Sir Roger Gale, who has also promoted the return of aviation to the Manston airport site, was not present at the vote. He is currently in Strasbourg.
He said: “Few MPs have been more supportive of the case for additional runway capacity in the South East- both at Heathrow and Manston.
“However, given the parliamentary numbers the business managers felt that I am better employed fulfilling my duty as the Leader of the UK delegation to the PACE and batting for Britain in Strasbourg rather than contributing one more to the Government majority!”
The status of the Manston site will be decided when Thanet council votes on whether to progress a newly updated Thanet Local Plan next month.
The draft plan – which is a 20 year blueprint for housing, business and infrastructure on the isle – was voted down in January by Conservative and ‘rebel’ UKIP councillors with 35 against and 20 in favour.
The vote, which led to the collapse of the UKIP administration, was prompted by a change of status for Manston from aviation-only to a mixed-use designation to include 2,500 homes. An amendment to defer for two years the mixed-use designation pending the resolution of a Development Consent Order process was not sufficient to persuade the majority of councillors.
A DCO is the means of obtaining permission for developments categorised as Nationally Significant Infrastructure Projects (NSIP). This includes energy, transport, water and waste projects.
Riveroak Strategic Partners hope to bring aviation back to the Manston site. However, their submission of a DCO, made in April, was withdrawn in May in light of issues raised by the Planning Inspectorate. It is yet to be resubmitted.
The failure to put through the local plan led to the government stepping in to speed up the process. A fresh call for housing sites was made following the vote.
Thanet District Council is now in ‘intervention’ with the Government closely monitoring progress. If Thanet District Council fails to publish a new plan, there is a risk of further direct intervention.
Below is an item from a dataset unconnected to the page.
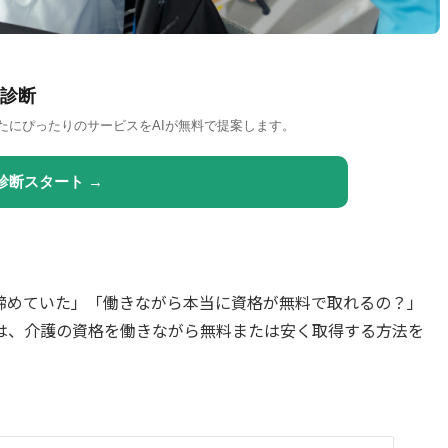
診断
たにぴったりのサービスをAIが無料で提案します。
診断スタート →
諦めていた」「働きながら本当に資格が無料で取れるの？」
は、介護の資格を働きながら無料または安く取得する方法を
Council leader Bob Bayford asked officers to provide two local plan options for consideration by Cabinet. The first is the original plan, which was rejected in January 2018.
The second is an option which does not seek to change the existing ‘lawful’ aviation-only use of Manston and transfers the housing originally proposed for the site to other parts of the district.
However campaigners say they are not happy with the wording of option 2 which actually strikes out aviation only policies SP05 and EC4 and replaces them with ‘text’ that “recognises the existing use of the airport and acknowledges the current Development Consent Order (DCO) process for the site.”
Members of Save Manston Airport association say the text will carry little, if any, weight in planning law and suggest a third option based on a decision made in Crawley which would mean the Manston airport houses do not need to be reallocated.
In Crawley’s case it was agreed as long as there is not a definite decision to build a second runway at Gatwick, the houses that might be built on there do not have to be built elsewhere, because if there is a decision not to build a second runway, they would then be built on that land.
Campaigners say the equivalent for Manston is that until such a time as the DCO is finally decided one way or another, the 2,500 houses originally proposed for the site can be safely left in limbo – as long as policies SP05 and EC4 are maintained.
The content of option two has also been criticised by those in favour of development plans for homes, business and leisure at the site from landowners Stone Hill Park.
They say EC4’s removal shows there is no evidence to keep it in place. It has also been suggested that adoption of this option could effectively mothball the Manston site until the local plan runs out in 2031 but will mean villages bearing the brunt of more housing.
Cabinet will vote on the proposals on July 2. It will go before full council on July 19.